Your task is to work out how many lines in the data include the word "energierekening". Reply with the number alone.

[Provided data Boundary: Start]

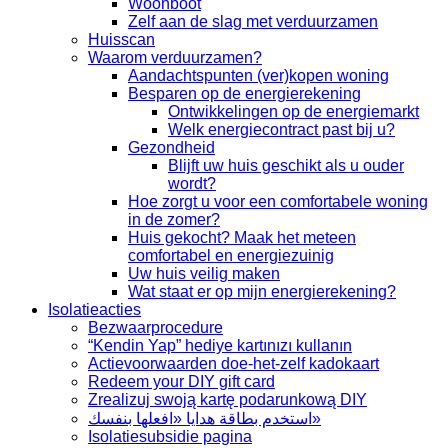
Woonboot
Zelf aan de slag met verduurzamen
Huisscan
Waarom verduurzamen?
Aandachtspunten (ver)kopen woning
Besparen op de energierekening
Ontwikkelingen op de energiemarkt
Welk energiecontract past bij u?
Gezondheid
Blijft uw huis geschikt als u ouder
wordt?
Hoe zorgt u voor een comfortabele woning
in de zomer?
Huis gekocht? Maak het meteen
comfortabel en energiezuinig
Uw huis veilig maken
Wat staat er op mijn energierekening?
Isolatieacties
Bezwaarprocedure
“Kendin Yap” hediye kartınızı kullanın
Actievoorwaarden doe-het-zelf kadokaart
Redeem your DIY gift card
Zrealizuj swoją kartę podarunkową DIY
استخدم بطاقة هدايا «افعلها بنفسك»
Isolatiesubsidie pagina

[Provided data Boundary: End]

**Output for this exercise**
2